Astronomers detect the brightest flash of light ever

Astronomers noticed the brightest flash of light ever, an explosion of 18,000,000,000 volts from an event that occurred 2.4 billion light-years from Earth, and experts believe that the flash was most likely caused by the formation of a black hole, and a gamma-ray burst, the most intense form, was detected For electromagnetic radiation, it was first used by orbiting telescopes on October 9 and its followingglow is still monitored by scientists around the world.

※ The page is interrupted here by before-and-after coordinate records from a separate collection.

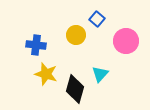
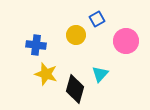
blue square: rotated 21 degrees clockwise
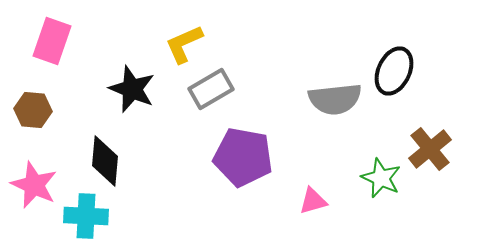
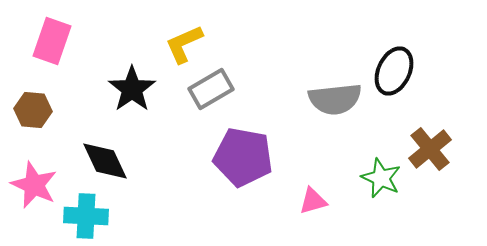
black star: rotated 15 degrees clockwise
black diamond: rotated 30 degrees counterclockwise
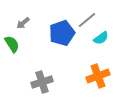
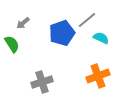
cyan semicircle: rotated 119 degrees counterclockwise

According to the British newspaper “Daily Mail”, Brendan O’Connor, who used infrared tools On the Gemini South telescope in Chile: “It really is a record-breaker, both in the amount of photons and the energy of the photons that reach us,” adding, “Something like this, this one nearby, is actually a once-in-a-century event.”

O’Connor told AFP that the gamma-ray bursts, lasting hundreds of seconds, are believed to be caused by the dying stars of massive stars 30 times larger than our sun.

The star explodes and collapses into a black hole, then material forms in a disk around the black hole, falls inside, and is released in a jet of energy traveling at 99.99% of the speed of light.

The flash released photons carrying 18 TeV of energy, 18 with 12 zeros behind, and affected long-wave radio communications in the Earth’s ionosphere.

Gamma ray research first began in the 1960s when American satellites were designed to detect whether the Soviet Union was detonating bombs in space, and such explosions ended up being found from outside the Milky Way.